■ **Work item**: Narrow the data below down to the lines containing "Tarifs".

Page-level text extractions:
• • • • •
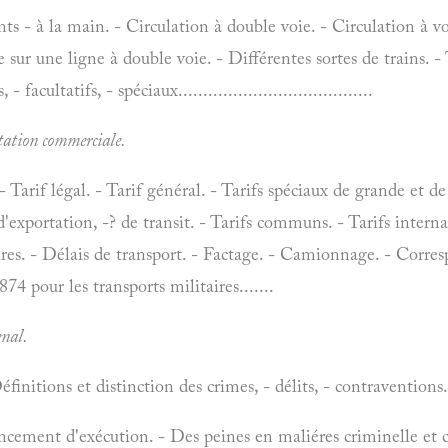
nts - à la main. - Circulation à double voie. - Circulation à v
sur une ligne à double voie. - Différentes sortes de trains. - 
 facultatifs, - spéciaux.......................................
itation commerciale.
 - Tarif légal. - Tarif général. - Tarifs spéciaux de grande et de 
d'exportation, -? de transit. - Tarifs communs. - Tarifs interna
oires. - Délais de transport. - Factage. - Camionnage. - Corre
4 pour les transports militaires.......
enal.
finitions et distinction des crimes, - délits, - contraventions.
ent d'exécution. - Des peines en maliéres criminelle et corr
• • • • •
■ **Solution for this task**:
 - Tarif légal. - Tarif général. - Tarifs spéciaux de grande et de 
d'exportation, -? de transit. - Tarifs communs. - Tarifs interna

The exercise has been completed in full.